Introduction:

Whether should the government invest lots of money to space exploration program? On one hand, space exploration may bring significant findings which can fundamentally change our way of life in the long run. Think about living in another planet or finding other intelligent beings in the universe. Isn’t it exciting? On the other hand, decision-makings on investment to space exploration are often based on scientific theory, that is, lack of practical evidence in most circumstances. Someday, we may find that it is just a beautiful dream about extraterrestrial intelligence and life on another planet.

It seems people’s faith in science may associate with their attitude of investment on space exploration program. In the current study, we will investigate whether people having low confidence in scientific community present more negative attitude to space exploration program.

Data:

General Social Survey (GSS) was used to collect data on demographic characteristics and attitudes of residents of the United States. The data is a cumulative data file for surveys conducted between 1972-2012 and not all respondents answered all questions in all years. GSS questions cover a diverse range of issues including national spending priorities, marijuana use, crime and punishment, race relations, quality of life, confidence in institutions, and sexual behavior. Cases (units of observation) are individual persons (i.e. respondents). More information about GSS Data can be found at Reference.

Two categorical variables are selected from the General Social Survey (GSS) to investigate the research question “Do people having low confidence in scientific community present more negative attitude to space exploration program?” The first variable is natspac. It provides respondents’ attitude to the spending on space exploration program. The second variable is consci. It provides respondents’ confidence in scientific community.

The data can not be used to establish causal links between variables of interest. This is an observational study for that the data were collected in a way that did not directly interfere with how the data arise. Therefore we can only establish an association. If we want to establish causal links, we need to randomly assign participants to treatments. To arrive at my conclusion, I’ll compare the proportion of negative attitude in people with low confidence in science community with the proportion of negative attitude in people with high confidence in science community.

The population of interest is residents of the United States. As the data is a radom sampling from all US residents in general, the findings from this analysis can be generalized to all US residents. However, there might be still several potential sources of bias: (1) the data is a cumulative data file for surveys conducted between 1972-2012 and not all respondents answered all questions in all years; (2) the sample may consist of people who volunteer to respond because they have strong opinions on some issues; (3) the sample may consist of people who are easily accessible.

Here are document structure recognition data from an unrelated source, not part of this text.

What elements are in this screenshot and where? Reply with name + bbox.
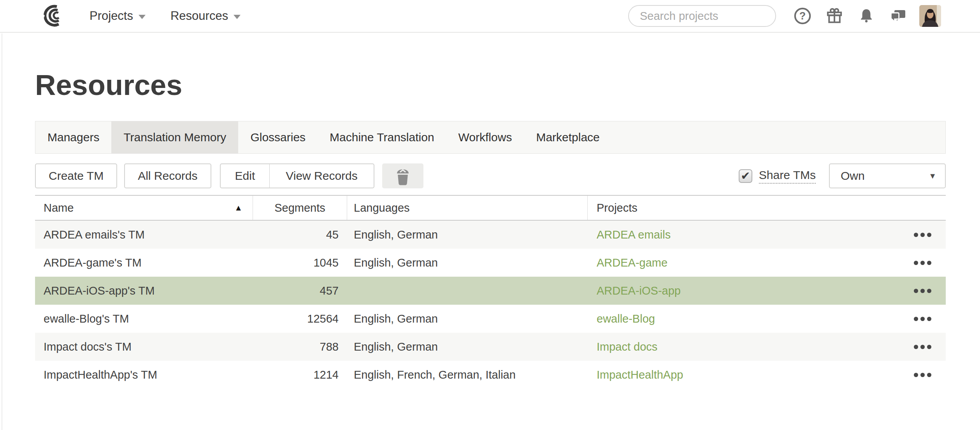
project-link[interactable]: ARDEA-game — [597, 256, 667, 269]
tab-label: Translation Memory — [123, 131, 226, 144]
row-menu-ellipsis-icon[interactable] — [914, 314, 931, 324]
column-label: Segments — [274, 202, 325, 214]
main-content: Resources Managers Translation Memory Gl… — [0, 33, 980, 389]
column-header-languages[interactable]: Languages — [347, 196, 588, 220]
column-label: Name — [44, 202, 74, 214]
tm-segments: 1045 — [253, 249, 347, 277]
tab-label: Machine Translation — [330, 131, 434, 144]
tm-table-header: Name ▲ Segments Languages Projects — [35, 195, 946, 221]
dropdown-arrow-icon: ▼ — [929, 172, 936, 181]
create-tm-button[interactable]: Create TM — [35, 163, 117, 188]
tab-managers[interactable]: Managers — [35, 121, 111, 153]
tab-machine-translation[interactable]: Machine Translation — [318, 121, 446, 153]
tm-languages: English, German — [347, 221, 588, 249]
avatar[interactable] — [919, 5, 941, 27]
tm-segments: 457 — [253, 277, 347, 305]
main-navigation: Projects Resources — [90, 9, 241, 23]
tm-languages: English, French, German, Italian — [347, 361, 588, 389]
share-tms-label[interactable]: Share TMs — [759, 168, 816, 184]
tm-segments: 1214 — [253, 361, 347, 389]
table-row[interactable]: ARDEA-iOS-app's TM 457 ARDEA-iOS-app — [35, 277, 946, 305]
tm-languages — [347, 277, 588, 305]
nav-projects-label: Projects — [90, 9, 133, 23]
table-row[interactable]: Impact docs's TM 788 English, German Imp… — [35, 333, 946, 361]
records-button-group: Edit View Records — [220, 163, 374, 188]
nav-resources-label: Resources — [170, 9, 228, 23]
row-menu-ellipsis-icon[interactable] — [914, 230, 931, 240]
tab-label: Glossaries — [250, 131, 306, 144]
edit-button[interactable]: Edit — [221, 164, 270, 188]
messages-icon[interactable] — [888, 6, 908, 26]
row-menu-ellipsis-icon[interactable] — [914, 370, 931, 380]
resource-tabs: Managers Translation Memory Glossaries M… — [35, 121, 946, 154]
column-label: Languages — [354, 202, 410, 214]
caret-down-icon — [234, 15, 241, 19]
share-tms-checkbox[interactable]: ✔ — [739, 169, 752, 183]
table-row[interactable]: ImpactHealthApp's TM 1214 English, Frenc… — [35, 361, 946, 389]
column-label: Projects — [597, 202, 638, 214]
tab-translation-memory[interactable]: Translation Memory — [111, 121, 238, 153]
table-row[interactable]: ewalle-Blog's TM 12564 English, German e… — [35, 305, 946, 333]
project-link[interactable]: ARDEA-iOS-app — [597, 284, 681, 297]
column-header-projects[interactable]: Projects — [588, 196, 946, 220]
row-menu-ellipsis-icon[interactable] — [914, 342, 931, 352]
tm-segments: 788 — [253, 333, 347, 361]
project-link[interactable]: ARDEA emails — [597, 228, 671, 241]
search-input[interactable] — [640, 10, 787, 23]
tab-label: Managers — [47, 131, 99, 144]
column-header-name[interactable]: Name ▲ — [35, 196, 253, 220]
project-link[interactable]: ImpactHealthApp — [597, 369, 683, 381]
tm-scope-value: Own — [841, 169, 865, 183]
tab-label: Marketplace — [536, 131, 599, 144]
tab-marketplace[interactable]: Marketplace — [524, 121, 611, 153]
column-header-segments[interactable]: Segments — [253, 196, 347, 220]
app-logo-icon[interactable] — [39, 4, 65, 28]
page-title: Resources — [35, 33, 946, 101]
gift-icon[interactable] — [824, 6, 845, 26]
caret-down-icon — [139, 15, 146, 19]
sort-ascending-icon: ▲ — [234, 203, 242, 212]
tm-languages: English, German — [347, 333, 588, 361]
tm-languages: English, German — [347, 305, 588, 333]
nav-resources[interactable]: Resources — [170, 9, 241, 23]
tm-segments: 12564 — [253, 305, 347, 333]
table-row[interactable]: ARDEA emails's TM 45 English, German ARD… — [35, 221, 946, 249]
notifications-icon[interactable] — [856, 6, 876, 26]
tab-label: Workflows — [458, 131, 512, 144]
tab-glossaries[interactable]: Glossaries — [238, 121, 318, 153]
tab-workflows[interactable]: Workflows — [446, 121, 524, 153]
search-projects-box — [628, 5, 776, 27]
row-menu-ellipsis-icon[interactable] — [914, 286, 931, 296]
topbar: Projects Resources ? — [0, 0, 980, 33]
share-tms-control: ✔ Share TMs — [739, 168, 816, 184]
tm-scope-dropdown[interactable]: Own ▼ — [829, 163, 946, 188]
tm-name: ImpactHealthApp's TM — [35, 361, 253, 389]
trash-icon — [394, 166, 412, 186]
tm-table: Name ▲ Segments Languages Projects ARDEA… — [35, 195, 946, 389]
tm-segments: 45 — [253, 221, 347, 249]
delete-tm-button[interactable] — [382, 163, 423, 188]
table-row[interactable]: ARDEA-game's TM 1045 English, German ARD… — [35, 249, 946, 277]
topbar-icons: ? — [792, 6, 908, 26]
svg-text:?: ? — [799, 10, 806, 22]
tm-name: ewalle-Blog's TM — [35, 305, 253, 333]
nav-projects[interactable]: Projects — [90, 9, 146, 23]
all-records-button[interactable]: All Records — [124, 163, 211, 188]
tm-toolbar: Create TM All Records Edit View Records … — [35, 163, 946, 188]
project-link[interactable]: Impact docs — [597, 340, 657, 353]
help-icon[interactable]: ? — [792, 6, 813, 26]
tm-name: Impact docs's TM — [35, 333, 253, 361]
row-menu-ellipsis-icon[interactable] — [914, 258, 931, 268]
tm-name: ARDEA emails's TM — [35, 221, 253, 249]
tm-name: ARDEA-game's TM — [35, 249, 253, 277]
view-records-button[interactable]: View Records — [269, 164, 374, 188]
tm-languages: English, German — [347, 249, 588, 277]
window-edge-line — [2, 33, 2, 430]
tm-name: ARDEA-iOS-app's TM — [35, 277, 253, 305]
project-link[interactable]: ewalle-Blog — [597, 312, 655, 325]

Exploratory data analysis:

Although the data was collected between 1972-2012, I only use data corresponding to the two categorical variables in the year 2012 to keep up with the times.

data <- gss[gss$year == '2012',c("natspac","consci")]
head(data)
##           natspac       consci
## 55088        <NA>         <NA>
## 55089        <NA> A Great Deal
## 55090 About Right A Great Deal
## 55091        <NA>         <NA>
## 55092        <NA> A Great Deal
## 55093 About Right         <NA>

From the first few view of the data, we can see that there are lots of missing values. As missing values can affect the analysis results, I only include rows without NAs.

g <- complete.cases(data)
data <- data[g,]
head(data)
##           natspac       consci
## 55090 About Right A Great Deal
## 55094  Too Little    Only Some
## 55097 About Right A Great Deal
## 55103 About Right    Only Some
## 55105    Too Much    Only Some
## 55108  Too Little   Hardly Any

Now, let’s get more details from the data.

dim(data)
## [1] 585   2
table(data$consci, data$natspac)
##               
##                Too Little About Right Too Much
##   A Great Deal         71         123       52
##   Only Some            54         129      113
##   Hardly Any            7          14       22

We can see that the sample size is 585. Attitude to space exploration program contains three levels: spending too much money on the program (negative), spending about right (neutral), and spending too little (positive). Confidence in scientific community contains three levels: people has hardly any confidence (low), people has only some confidence (neutral), and people has a great deal of confidence (high). Given our research questoin, I’ll reorganize the data by merging “about right” and “too little” into “Positive Attitude” as well as merging “only some” and “hardly any” into “Low Confidence”.

data2 <- data.frame(natspac = as.character(data$natspac), consci = as.character(data$consci))
finalData <- data.frame(natspac = rep(NA,nrow(data2)), consci = rep(NA,nrow(data2)))
finalData$natspac[which(data2$natspac == "Too Much")] <- "Negative Attitude"
finalData$natspac[which(data2$natspac != "Too Much")] <- "Positive Attitude"
finalData$consci[which(data2$consci == "A Great Deal")] <- "High Confidence"
finalData$consci[which(data2$consci != "A Great Deal")] <- "Low Confidence"
table(finalData)
##                    consci
## natspac             High Confidence Low Confidence
##   Negative Attitude              52            135
##   Positive Attitude             194            204
par(mar = c(2,2,2,2))
mosaicplot(table(finalData$consci, finalData$natspac))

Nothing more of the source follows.